Small print is a big deal in banking charter
SACP, Cosatu calls for higher percentage of BEE ownership bedevils talks, writes Tim Cohen
Published: 2010/07/23 07:18:07 AM
NEGOTIATIONS around the financial sector charter (FSC) have dragged on now for almost three years from the time the charter was first agreed on.
But despite press reports suggesting progress, in fact it seems the sides are actually now further apart than they ever were.
The banking charter was the subject of early black economic empowerment (BEE) negotiations and following much-heralded agreements was signed in August 2002. However, the codes of good practice that came into operation a few years later require the registration of sector charters, without which the general rules for broad-based black economic empowerment apply.
The Department of Trade and Industry has, however, decided to hold off the implementation of the FSC following objections from the South African Communist Party (SACP) and the Congress of South African Trade Unions (Cosatu), which were angry that equity ownership requirements will be lower for financial sector institutions than for other sectors.
The general rule is that for the highest level of BEE recognition, 25% equity ownership should be facilitated, but the FSC agreement specifies only 10%. As a compromise , the SACP and Cosatu have proposed 15%, but the Banking Council, with some tacit government support, has refused.
Press reports suggest the banks have now conceded this point. However, Cas Coovadia, MD of the Banking Council, is adamant this is not the case.
The banks have always argued that the smaller figure for banks — which they describe as “direct ownership” as opposed to “indirect ownership”, which consists of existing black shareholders in mainly pension and investment funds — is not and has never been an issue of resistance to transformation.
Mr Coovadia said he could not discuss the state of the negotiations, but he stressed that far from the point being conceded, the financial crisis of the past few years had only served to convince the council it should not deviate from the stipulations of the codes, which were agreed upon at Nedlac.
The argument around this issue must be one of the most perverse in the already chequered history of BEE in SA. First, Cosatu and the SACP have been in the forefront of demanding less focus on equity ownership and transformation.
But in this case, the organisations are positively retarding transformation through their insistence of greater equity ownership, since the banks conceded higher levels of transformation to counterbalance the lower levels of equity ownership. Although the banks have been adamant that they should not be required to have a higher level of BEE equity ownership than 10% in the negotiations, most banks have long ago surpassed this level.
Keith Levenstein, CEO of BEE ratings company Econoserv SA, says three of the big four banks have well over 10%, with Absa the laggard at 10% and Nedbank the leader at 21%. Standard has 18% and FirstRand 18%.
It now appears, however, there is an additional problem. A new demand has been placed before the discussions concerning the notion of a “high-water mark”, which is similar to the notion of “once empowered, always empowered”, which the unions now reject.

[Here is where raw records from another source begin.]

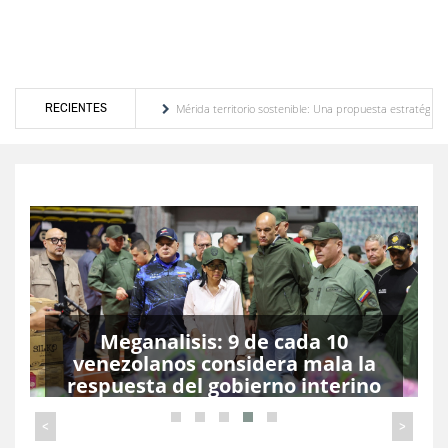
RECIENTES
rritorio sostenible: Una propuesta estratégica por María Eugenia Febres Cordero R.
vias
Gobierno de Trump considera como “una oportunidad única” las negociaciones e
MinEducación anuncia que año
escolar comienza el 14 de
septiembre
Dinorah Figuera: Nuestra
prioridad será la
<
>
reinstitucionalización de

In the discussions, the banks are adamantly opposed to this notion too. Because it never arose at the time the banks did their BEE deals, most BEE partners are not “locked in”. Banks, however, are under some pressure, since if the FSC is not passed, they will be forced to fall back on the department’s “codes of good practice”, which require higher levels of equity ownership for high BEE scores.
“Until the FSC is gazetted as a sector code in terms of section 9 of the act, by the minister of trade and industry, the banks and the financial sector must follow the codes of good practice. Amongst others, the target for ownership is 25% plus one vote, way ahead of the 10%-15% that the FSC is discussing,” says Mr Levenstein.
The codes of good practice, however, are really simply guidelines. If all the banks do not satisfy the equity pillar of the codes, which count only 20% to the total score, there is no legal requirement forcing them to comply. Neither would it be a particular impediment since interaction with banks is not particularly a matter of choice for government or parastatals.
Yet, the length of time involved in these negotiations is now twice as long as it took to negotiate SA’s constitution. The transformation and access issues promised in the charter are in limbo.
The FSC has a clause for a “mid- term review”, which has passed even though the charter is not being put into effect. So, one question now is whether the FSC shouldn’t just be scrapped.
Mr Levenstein thinks so. “Most sector codes have caused more problems than they are worth.”
Almost all the issues raised are taken into account in the codes of good practice in some way or another. An alternative would be for the department to apply the charter and put the negotiations under real pressure. If they come up with something, great; if not, then the codes of good practice will apply.
Something is certainly needed to break this deadlock which has been dragging on for too long.